Groundedness harvest sink
prism’s receipts are a privacy-preserving audit trail: they store artifact hashes, not text, and
never keep the per-claim (claim, evidence, verdict) triples a verification computes. That makes the
receipt store useless as a training corpus — the clean triples exist only for the instant a
verification runs.
The harvest sink captures those triples at verify time, before they are discarded — so you can build the dataset to train your own self-hosted groundedness verifier. It is opt-in and off by default.
Enable it
Section titled “Enable it”export PRISM_HARVEST_PATH=~/prism-l4-harvest.jsonl # any writable pathWhen PRISM_HARVEST_PATH is unset, nothing is captured, no file is written, and behavior is
exactly unchanged — the hook is a no-op. When it is set, prism appends one JSON record per captured
triple to that file.
What it captures
Section titled “What it captures”- Citation path — each resolved citation becomes a clean triple: the claim, the retrieved supporting span (or full abstract), and the verdict. Existence failures (a fabricated or unresolvable identifier) are skipped — those train the existence floor, not groundedness.
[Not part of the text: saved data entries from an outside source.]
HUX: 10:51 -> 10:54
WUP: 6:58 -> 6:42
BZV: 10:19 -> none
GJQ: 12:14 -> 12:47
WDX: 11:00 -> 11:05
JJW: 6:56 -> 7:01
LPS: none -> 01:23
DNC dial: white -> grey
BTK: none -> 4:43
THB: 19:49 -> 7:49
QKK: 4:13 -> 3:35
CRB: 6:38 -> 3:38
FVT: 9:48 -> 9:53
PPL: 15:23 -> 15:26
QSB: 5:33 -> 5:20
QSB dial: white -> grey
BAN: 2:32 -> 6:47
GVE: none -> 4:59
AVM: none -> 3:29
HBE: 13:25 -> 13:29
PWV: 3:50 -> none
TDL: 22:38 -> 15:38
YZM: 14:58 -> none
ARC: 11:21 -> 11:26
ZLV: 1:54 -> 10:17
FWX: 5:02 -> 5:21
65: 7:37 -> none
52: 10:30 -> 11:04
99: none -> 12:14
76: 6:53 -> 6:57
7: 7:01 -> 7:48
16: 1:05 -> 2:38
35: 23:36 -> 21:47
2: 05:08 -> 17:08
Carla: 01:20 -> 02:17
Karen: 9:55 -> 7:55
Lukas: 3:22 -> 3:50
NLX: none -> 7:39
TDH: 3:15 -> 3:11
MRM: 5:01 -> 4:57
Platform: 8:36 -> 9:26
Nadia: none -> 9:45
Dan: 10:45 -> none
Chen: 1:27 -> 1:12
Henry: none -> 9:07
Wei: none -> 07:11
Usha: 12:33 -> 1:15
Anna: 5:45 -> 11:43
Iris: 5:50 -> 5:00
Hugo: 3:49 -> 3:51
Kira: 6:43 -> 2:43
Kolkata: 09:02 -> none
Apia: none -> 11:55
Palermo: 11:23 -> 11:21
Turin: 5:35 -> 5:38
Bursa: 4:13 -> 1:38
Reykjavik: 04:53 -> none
- Code/tool path — the groundedness lens’s judgment of an artifact against its intent.
Each record uses the prism-l4-harvest/v1 schema:
| field | meaning |
|---|---|
claim | the claim being checked |
evidence_span | the retrieved source span (or abstract) it was checked against |
verdict | supported · unsupported · abstain |
confidence | the lens/citation confidence, when available |
source | prism-citation or prism-groundedness |
producer_family | the caller’s model family |
artifact_type | the verified artifact’s type — e.g. citations, code, tool_call |
receipt_id | the receipt this triple came from — the provenance join back to the audit trail |
multi_hop | whether the triple spans multiple hops — currently always false (reserved) |
timestamp | when it was produced |
Each record also carries its schema tag (prism-l4-harvest/v1).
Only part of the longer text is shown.